Avengers Et Cetera

Most everything I had to say about Marvel’s The Avengers, in a review I wrote in May of 2012 but forgot to actually post, was summed up by film critic Jim Emerson:

A movie like “Marvel’s The Avengers” doesn’t need critics and critics don’t need it. Of course, it’s perfectly reviewable in mainstream journalistic / consumer guide terms (story, character, action, effects, acting, etc.). My own hunch is that it’s not going to be subjected to much in-depth critical analysis. Not of its aesthetics, anyway. Somebody might write about how it changed the movie business (if it does), or study the mythology of the “Marvel Cinematic Universe,” or examine the technologies used in making it, but they’re not going to study the filmmaking, which is serviceable but little more. There just isn’t all that much going on from shot to shot (I’m a fan of Whedon’s “Buffy,” but he isn’t that kind of director). As M. Leary says in a piece at Filmwell on the movie’s fleeting references to theism, “The primary purpose of the film is to be awesome, and it certainly accomplishes that.” No need for criticism if that’s all there is to it. Somebody says “It’s awesome!” and somebody else says “No it’s not!” and that’s the extent of the discussion (which has nothing to do with movie criticism). We’re simply back in Monty Python’s Argument Clinic, where there’s no argument, just contradiction in the most simplistic terms.

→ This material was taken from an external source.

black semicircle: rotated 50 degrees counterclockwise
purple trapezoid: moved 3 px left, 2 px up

—Jim Emerson, Scanners With Jim Emerson

3 Comments

  1. circ says:

    You never ‘sound’ bored to me. With this much fodder from the Life Experience you could write for the rest of your days. I notice that you still have right clicking on links disabled in most of this page. Why is that?

    • Priest Priest says:

      Simple: I don’t own the images. Disabling the right-clock is a pretty big waste of time, it’s mainly a nuisance lock as most anyone really determined to grab your content will just grab it. I suspect I will write for the rest of my days; singers sing, painters paint. I may not write *comics,* but I write each and every day. Kind of a habit, now. 🙂

  2. fangz says:

    Yeah, there’s not much to say about Avengers. I loved it, but I don’t think about it much. I like watching it, and it’s tight, and it’s glorious and Joss Whedon’s a great story teller, I think, for pulling it off. And he has a lot of discipline to have pulled it off like that. But there’s just not much to say about it.

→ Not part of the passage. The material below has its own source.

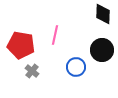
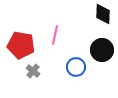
gray cross: moved 1 px right
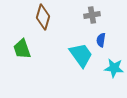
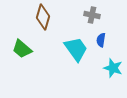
gray cross: rotated 21 degrees clockwise
green trapezoid: rotated 30 degrees counterclockwise
cyan trapezoid: moved 5 px left, 6 px up
cyan star: moved 1 px left; rotated 12 degrees clockwise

    And that’s a funny thing about when you do something really well like that, sometimes. Cuz I’ve watched Iron Man 3 five times as much as Avengers. And Iron Man 3 was a mess. I could easily write 3 pages right now talking about all the weirdness in that movie, exactly all the ways that it derailed and ended up a huge trainwreck. But that’s what makes me watch it again and again. And it’s open to so many possible other ways it could’ve been done, and that’s what i sort of obsess over about movies like Iron Man 3. That’s why I can recognize them as not being as good as other movies, but end up loving them more.

    It’s almost like how we end up more attracted to either beautiful faces with singular ugly features or ugly faces with singular beautiful features. Personalities too. But those are the kind of things that drive people mad, that make us lose it over them. Far more than entirely beautiful or entirely ugly faces and personalities.

    Gimme the glorious train wrecks, any day. I love the perfect movies like Avengers too, not saying it’s boring, but they just don’t do it the way I like it.